**Data for the task:**
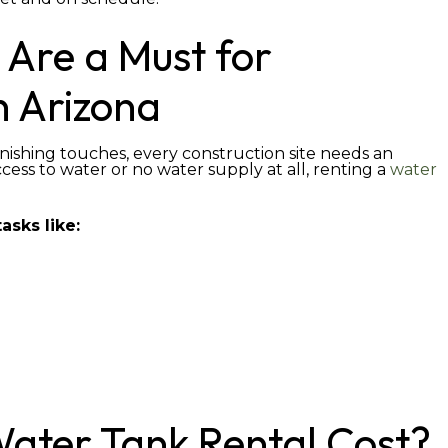
 Are a Must for
n Arizona
nishing touches, every construction site needs an
ccess to water or no water supply at all, renting a
water
asks like:
ater Tank Rental Cost?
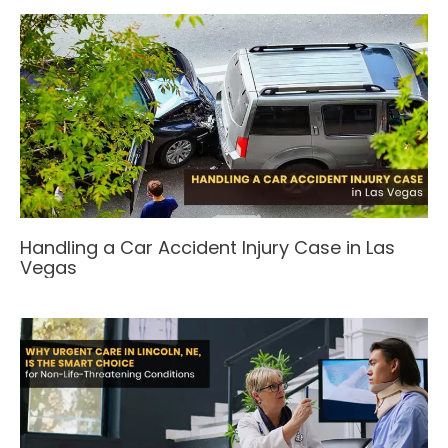
Handling a Car Accident Injury Case in Las
Vegas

**Prompt:** If pictures appear in the data, do not print them; repeat the rest exactly.

**Solution to the problem:**
 Are a Must for
n Arizona
nishing touches, every construction site needs an
ccess to water or no water supply at all, renting a
water
asks like:
ater Tank Rental Cost?
Handling a Car Accident Injury Case in Las
Vegas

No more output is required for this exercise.